Photo courtesy of Mr T in DC via Flickr
Can a state that’s not a state have a state fair?
Until now, deep-fried Twinkies (or worse; see Grist’s slide show), Ferris wheels, and pie-eating contests have been denied the nearly 600,000 residents of the District of Columbia, who also hold the distinction of being the only jurisdiction in the Lower 48 that pays federal income taxes while having no voting representation in Congress.
Congress still treats us as its private plantation. But as of this year, we do have an agricultural fair, thanks to a community gardener and food blogger who wondered why she had to take her favorite cherry tomatoes across the Potomac to Virginia to be judged. She decided it was high time D.C. had a fair of its own.

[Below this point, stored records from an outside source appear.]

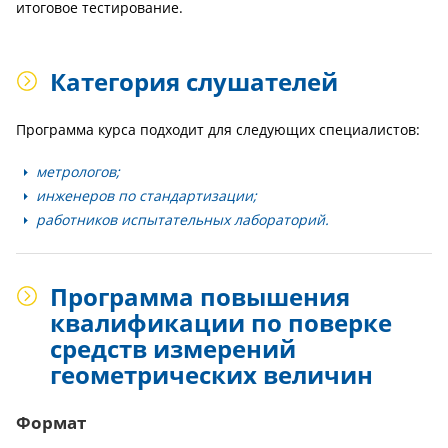
итоговое тестирование.
Категория слушателей
Программа курса подходит для следующих специалистов:
метрологов;
инженеров по стандартизации;
работников испытательных лабораторий.
Программа повышения
квалификации по поверке
средств измерений
геометрических величин
Формат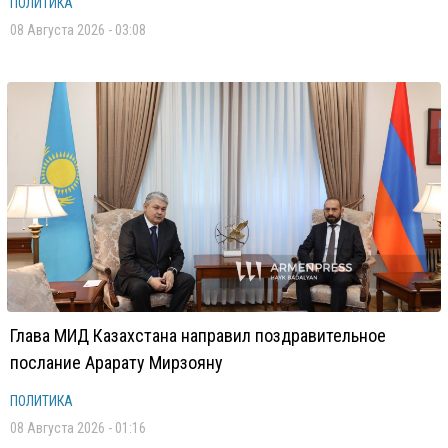
ПОЛИТИКА
08 Августа 2026 - 03:08
Глава МИД Казахстана направил поздравительное
послание Арарату Мирзояну
ПОЛИТИКА
08 Августа 2026 - 01:16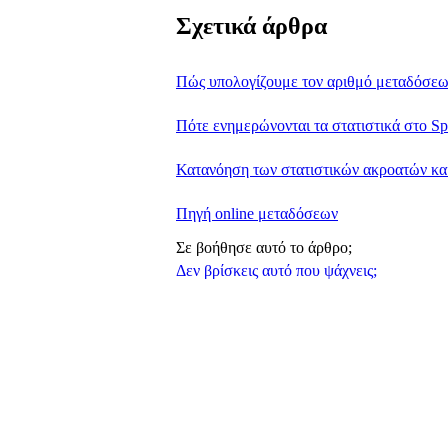
Σχετικά άρθρα
Πώς υπολογίζουμε τον αριθμό μεταδόσε
Πότε ενημερώνονται τα στατιστικά στο Spot
Κατανόηση των στατιστικών ακροατών κα
Πηγή online μεταδόσεων
Σε βοήθησε αυτό το άρθρο;
Δεν βρίσκεις αυτό που ψάχνεις;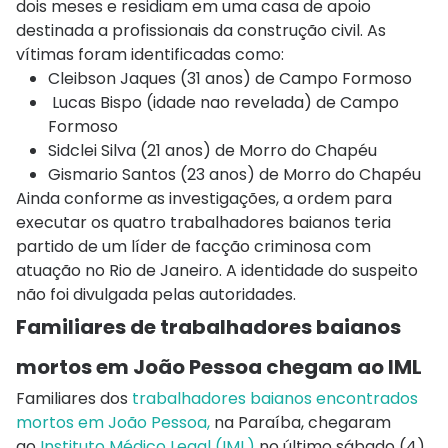
dois meses e residiam em uma casa de apoio
destinada a profissionais da construção civil. As
vítimas foram identificadas como:
Cleibson Jaques (31 anos) de Campo Formoso
Lucas Bispo (idade nao revelada) de Campo
Formoso
Sidclei Silva (21 anos) de Morro do Chapéu
Gismario Santos (23 anos) de Morro do Chapéu
Ainda conforme as investigações, a ordem para
executar os quatro trabalhadores baianos teria
partido de um líder de facção criminosa com
atuação no Rio de Janeiro. A identidade do suspeito
não foi divulgada pelas autoridades.
Familiares de trabalhadores baianos
mortos em João Pessoa chegam ao IML
Familiares dos
trabalhadores baianos encontrados
mortos em João Pessoa,
na Paraíba, chegaram
ao
Instituto Médico Legal (IML)
no último sábado (4)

And I’m glad she did. On Saturday, my zucchini bread-and-butter pickles won first place for the best D.C.-grown food product in the entire federal enclave. How appropriate, I thought, that these zucchini should grow in an urban kitchen garden just five blocks from the fair grounds, and barely a mile from Michelle Obama’s garden at the White House.
But the kudos all go to Amelia Showalter, author of the Gradually Greener blog, who not only imagined a state fair where none had existed before, but organized a host of volunteers to pull it off flawlessly.
Showalter’s idea captivated the Internet news mavens here in the nation’s capital in recent weeks and created enough buzz to lure a throng of canners, picklers, and pie bakers. There were 20 entries in the jelly and jams contest, 25 for pickles, another 35 for pies, and 40 cupcake submissions. A contest for best home-brewed beer drew individuals as well as teams from all over town for judging that took place at a local pub the night before. (The winner was a German black beer said to go down like liquid pumpernickel.)
It was all folded into Columbia Heights Day, a festival celebrating the local neighborhood, where kids had moon bounces and a tent filled with face painting, cookie decorating, and storytelling fun. There was a community dog show (won by a handsome Airedale terrier), political candidates, rock music, barbecued chicken, and locally-made fresh fruit popsicles.
No funnel cake, pigs or chickens. But we did have some alpacas on display.
In fact, I did not win first prize in any of the categories I entered. My green tomato jam with cinnamon and the green tomato mincemeat we love so much didn’t even place. Ditto for our beloved lacto-fermented, spicy Cajun pickles. The best I could do in that category was third for the aforementioned bread-and-butter zucchini.
It was all zucchini, all day for me. An heirloom Italian zucchini I grew this year tied for second-biggest vegetable, behind a city-grown butternut squash that tipped a digital scale at nearly five pounds. The same zucchini — at 12 and one-eighth inches in length, not including the stem — also took second in the longest vegetable category.
Yet when all the votes were tallied, those bread-and-butter zucchini somehow emerged as the best entry of all the foods grown right here in the District of Columbia.
In accepting the prize, I had to admit that our zucchini usually grow just fine with little interference from me. All I have to do is leave on vacation for a couple of weeks. When I return, the zucchini are as big as your leg. The monster I entered this year — hardly the biggest we’ve seen by a long shot — was found hiding in a tomato cage.
It was such a grand beginning for our new state fair, I couldn’t help wondering what it might be like next year.
“I don’t even want to think about it,” said Showalter, as she tried to focus on the pie judging. “I have to go home and crash first.”
Prize-winning bread-and-butter zucchini
If using really large, heirloom Italian zucchini for this like we do, slice the zucchini down the middle. Remove the center part with the seeds and cut the meat into quarter-rounds about 3/8-inch thick. If you’re using traditional garden-variety zucchini, simply cut the zucchini into 1/4-inch rounds.
4 pounds zucchini, cleaned and cut as described above
3/4 pound onion, peeled and sliced into thin quarter-rounds
1/4 cup pickling salt (or non-iodized sea salt, or kosher salt)
2 cups cider vinegar
1 cup sugar
2 tablespoons mustard seed
1 teaspoon ground turmeric
Cover the vegetables with ice in a large bowl and let stand two hours. Drain the vegetables. Meanwhile, in a nonreactive pot, bring to a boil the salt, vinegar, sugar, mustard seed and turmeric. Add the vegetables, return to a boil, then reduce heat and simmer 5 minutes.
Ladle vegetables and liquid into 4 pint-size canning jars, leaving 1/2-inch head space. Secure two-piece lids according to manufacturer’s instructions and process 10 minutes in a boiling water bath to seal.